Showing posts with label Measha Brueggergosman. Show all posts
Showing posts with label Measha Brueggergosman. Show all posts

Wednesday, December 12, 2007

Another New Brunswick (Mezzo-)Soprano

The dea ex machina who descends from the rafters on tethers at the end of the Met's Iphigenie was sung by Michele Losier, who, like Measha Brueggergosman, hails from New Brunswick. She sounded good in the small role, but she really should be given a prize for intestinal fortitude--she was easily thirty feet above the stage as her descent began.

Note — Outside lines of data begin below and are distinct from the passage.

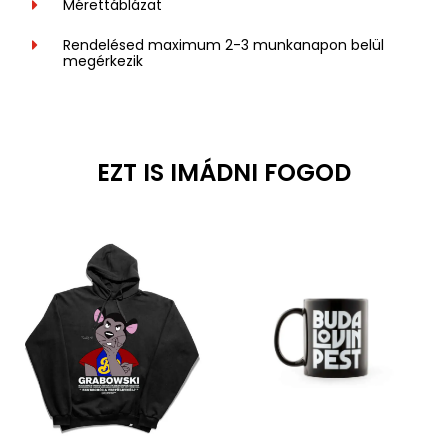
Mérettáblázat
Rendelésed maximum 2-3 munkanapon belül
megérkezik
EZT IS IMÁDNI FOGOD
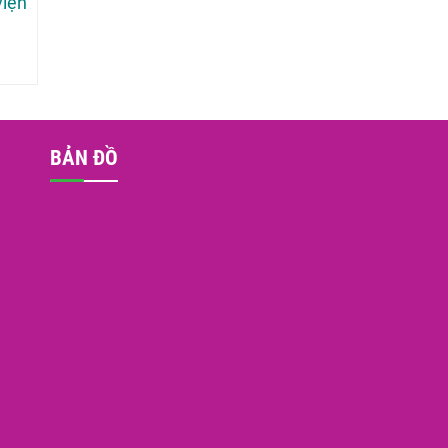
viện
BẢN ĐỒ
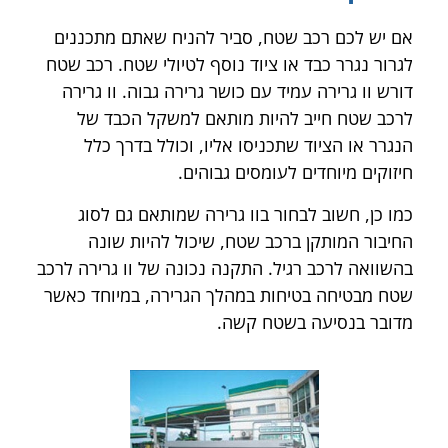
אם יש לכם רכב שטח, סביר להניח שאתם מתכננים
לגרור נגרר כבד או ציוד נוסף לטיולי שטח. רכב שטח
דורש וו גרירה עמיד עם כושר גרירה גבוה. וו גרירה
לרכב שטח חייב להיות מותאם למשקל הכבד של
הנגרר או הציוד שתכניסו אליו, וכולל בדרך כלל
חיזוקים מיוחדים לעומסים גבוהים.
כמו כן, חשוב לבחור בוו גרירה שמותאם גם לסוג
החיבור המותקן ברכב שטח, שיכול להיות שונה
בהשוואה לרכב רגיל. התקנה נכונה של וו גרירה לרכב
שטח מבטיחה בטיחות במהלך הגרירה, במיוחד כאשר
מדובר בנסיעה בשטח קשה.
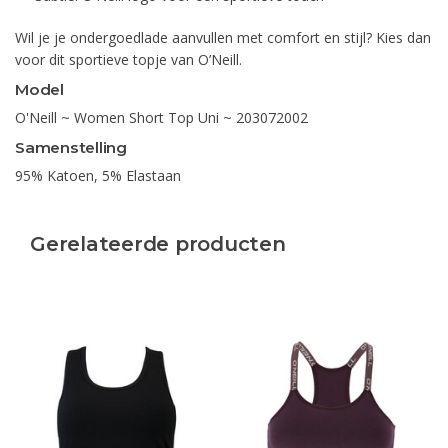
Wil je je ondergoedlade aanvullen met comfort en stijl? Kies dan
voor dit sportieve topje van O’Neill.
Model
O'Neill ~ Women Short Top Uni ~ 203072002
Samenstelling
95% Katoen, 5% Elastaan
Gerelateerde producten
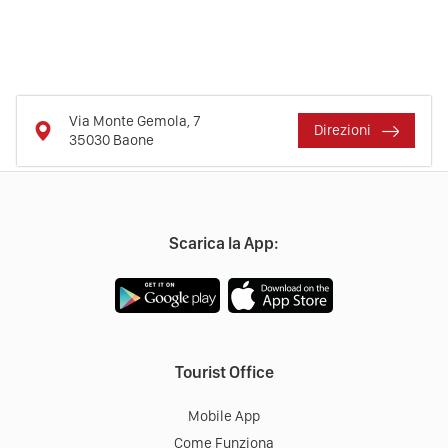
Via Monte Gemola, 7
Direzioni
35030
Baone
Scarica la App:
Tourist Office
Mobile App
Come Funziona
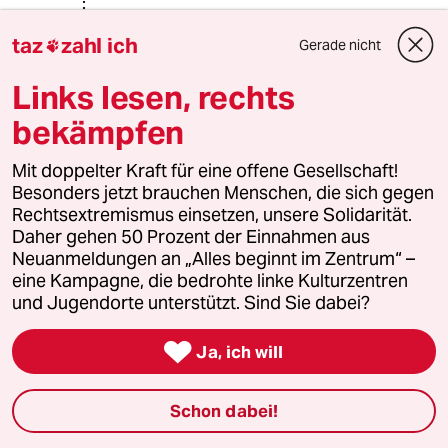
taz
zahl ich
Der Cleo Patra
Gerade nicht

05.07.2025
,
18:26 Uhr
Links lesen, rechts
@Patricia Winter:
Wieso bitte schimmelanfälliger?
bekämpfen
Lüftung ist das Maß der Dinge. Wird
von vielen leider vergessen.
Mit doppelter Kraft für eine offene Gesellschaft!
Besonders jetzt brauchen Menschen, die sich gegen
Rechtsextremismus einsetzen, unsere Solidarität.
Daher gehen 50 Prozent der Einnahmen aus
vieldenker
Neuanmeldungen an „Alles beginnt im Zentrum“ –
05.07.2025
,
14:20 Uhr
eine Kampagne, die bedrohte linke Kulturzentren
Wird das nicht hat schon in der DDR probiert,
und Jugendorte unterstützt. Sind Sie dabei?
die Marktdynamik durch zentrale Komitees zu
ersetzen? Ist (nicht nur) der Bausubstanz

Ja, ich will
schlecht bekommen.
Schon dabei!
Stavros
S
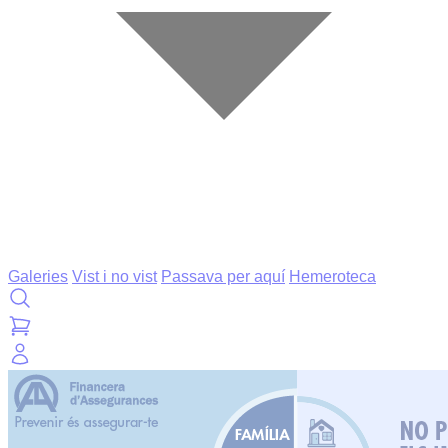
Galeries
Vist i no vist
Passava per aquí
Hemeroteca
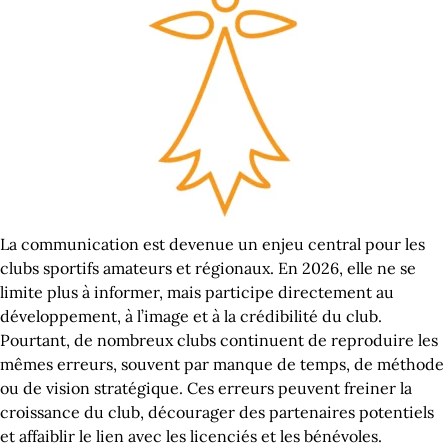
La communication est devenue un enjeu central pour les
clubs sportifs amateurs et régionaux. En 2026, elle ne se
limite plus à informer, mais participe directement au
développement, à l’image et à la crédibilité du club.
Pourtant, de nombreux clubs continuent de reproduire les
mêmes erreurs, souvent par manque de temps, de méthode
ou de vision stratégique. Ces erreurs peuvent freiner la
croissance du club, décourager des partenaires potentiels
et affaiblir le lien avec les licenciés et les bénévoles.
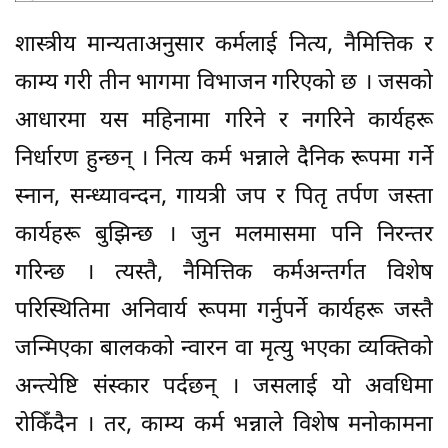
शास्त्रीय मान्यताअनुसार कर्मलाई नित्य, नैमित्तिक र
काम्य गरी तीन भागमा विभाजन गरिएको छ । जसको
आधारमा यस महिनामा गरिने र नगरिने कार्यहरू
निर्धारण हुन्छन् । नित्य कर्म भन्नाले दैनिक रूपमा गर्ने
स्नान, सन्ध्यावन्दन, गायत्री जप र पितृ तर्पण जस्ता
कार्यहरू बुझिन्छ । जुन मलमासमा पनि निरन्तर
गरिन्छ । त्यस्तै, नैमित्तिक कर्मअन्तर्गत विशेष
परिस्थितिमा अनिवार्य रूपमा गर्नुपर्ने कार्यहरू जस्तै
जन्मिएका बालकको न्वारन वा मृत्यु भएका व्यक्तिको
अन्त्येष्टि संस्कार पर्दछन् । जसलाई यो अवधिमा
रोकिँदैन । तर, काम्य कर्म भन्नाले विशेष मनोकामना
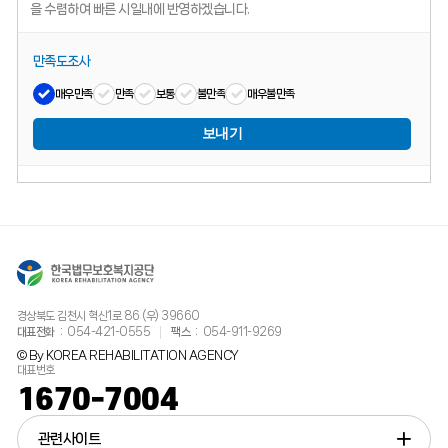
을 수렴하여 빠른 시일내에 반영하겠습니다.
만족도조사
매우만족
만족
보통
불만족
매우불만족
보내기
경상북도 김천시 혁신1로 86 (우) 39660
대표전화
054-421-0555
팩스
054-911-9269
© By KOREA REHABILITATION AGENCY
대표번호
1670-7004
관련사이트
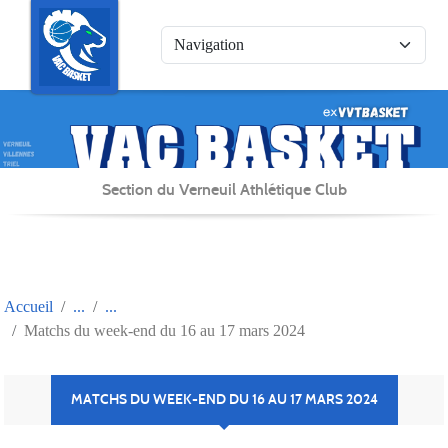
Panneau de gestion des cookies
Section du Verneuil Athlétique Club
Accueil
Matchs du week-end du 16 au 17 mars 2024
MATCHS DU WEEK-END DU 16 AU 17 MARS 2024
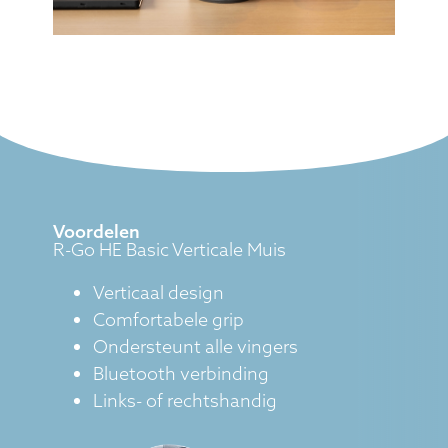
Voordelen
R-Go HE Basic Verticale Muis
Verticaal design
Comfortabele grip
Ondersteunt alle vingers
Bluetooth verbinding
Links- of rechtshandig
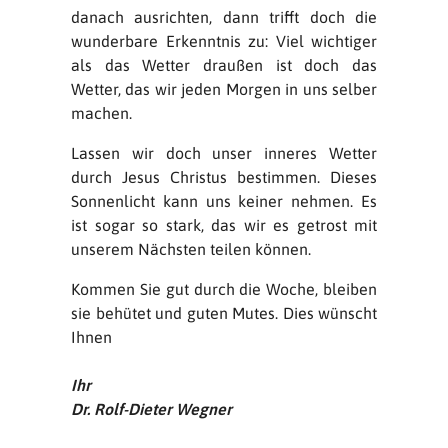
danach ausrichten, dann trifft doch die
wunderbare Erkenntnis zu: Viel wichtiger
als das Wetter draußen ist doch das
Wetter, das wir jeden Morgen in uns selber
machen.
Lassen wir doch unser inneres Wetter
durch Jesus Christus bestimmen. Dieses
Sonnenlicht kann uns keiner nehmen. Es
ist sogar so stark, das wir es getrost mit
unserem Nächsten teilen können.
Kommen Sie gut durch die Woche, bleiben
sie behütet und guten Mutes.
Dies wünscht
Ihnen
Ihr
Dr. Rolf-Dieter Wegner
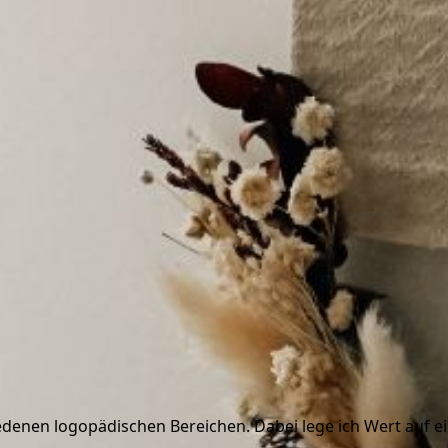
edenen logopädischen Bereichen. Dabei lege ich Wert auf ei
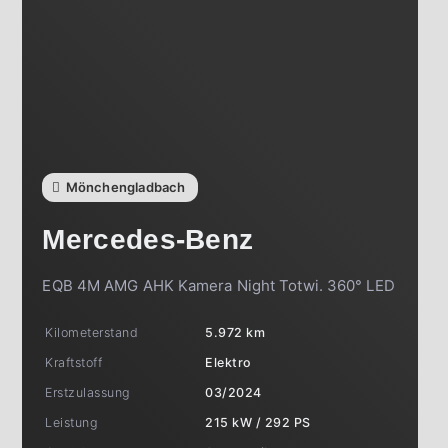
Mönchengladbach
Mercedes-Benz
EQB 4M AMG AHK Kamera Night Totwi. 360° LED
Kilometerstand
5.972 km
Kraftstoff
Elektro
Erstzulassung
03/2024
Leistung
215 kW / 292 PS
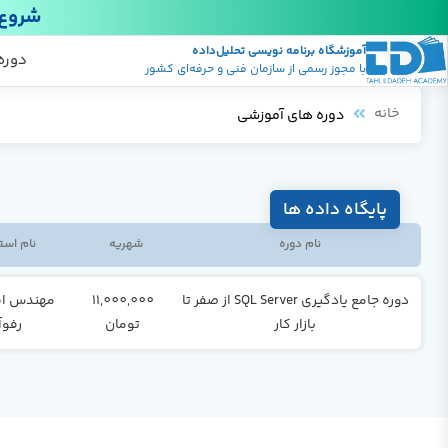
شروع 
آموزشگاه برنامه نویسی تحلیل‌داده
پکیج
منابع
دوره
با مجوز رسمی از سازمان فنی و حرفه‌ای کشور
خانه
دوره های آموزشی
پایگاه داده ها
نام دوره
شهریه
نام است
دوره جامع یادگیری SQL Server از صفر تا
11,000,000
مهندس ا
بازار کار
تومان
رفوآ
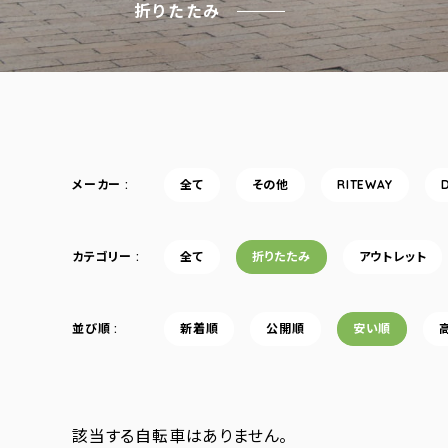
折りたたみ
メーカー
全て
その他
RITEWAY
カテゴリー
全て
折りたたみ
アウトレット
並び順
新着順
公開順
安い順
該当する自転車はありません。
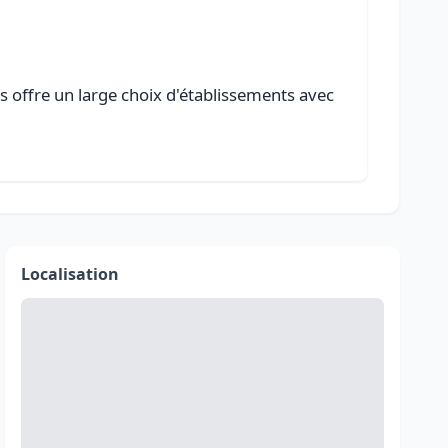
s offre un large choix d'établissements avec
Localisation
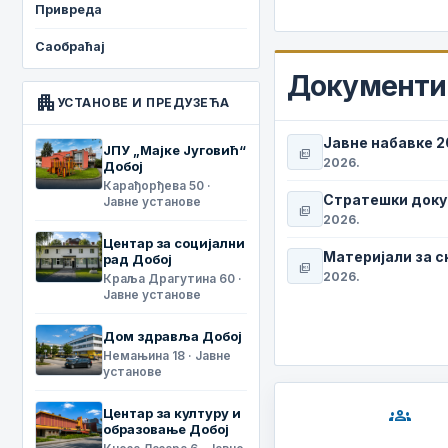
Привреда
Саобраћај
Документи 
apartment
УСТАНОВЕ И ПРЕДУЗЕЋА
Јавне набавке 
ЈПУ „Мајке Југовић“
picture_as_pdf
2026.
Добој
Карађорђева 50 ·
Стратешки док
Јавне установе
picture_as_pdf
2026.
Центар за социјални
Материјали за 
рад Добој
picture_as_pdf
2026.
Краља Драгутина 60 ·
Јавне установе
Дом здравља Добој
Немањина 18 · Јавне
установе
groups
Центар за културу и
образовање Добој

Thursday, November 29, 2007

Measha: Come Back Soon!

I had tickets--front row, egad--for last night's recital by Measha Brueggergosman (proud native of New Brunswick, Canada) at Carnegie's Zankel Hall. It was one of the most enjoyable vocal recitals I've heard in a long time. Measha (prounounced "Me-sha," in case you were wondering) sang a program of cabaret songs by "serious composers"--Britten, Schoenberg, Bolcom--with some songs by Satie, Poulenc and Rorem sprinkled in. She sings this music with complete ownership, aided by her big personality and charming presence. Her voice sometimes sounds small, but since she expanded it convincingly in the spiritual she sang as an encore, it is hard to know whether that is a built-in feature or whether she was tailoring the size of her voice for the hall. It's a sweet, expressive voice, and her diction, especially in English, is superb; she makes every song a story, and conveys each song's spirit--playfulness, wistfulness, desire, sorrow--with real authority and conviction. She is such a delight that all I can ask is for her to come back to New York soon--real soon!--and put on another recital like this.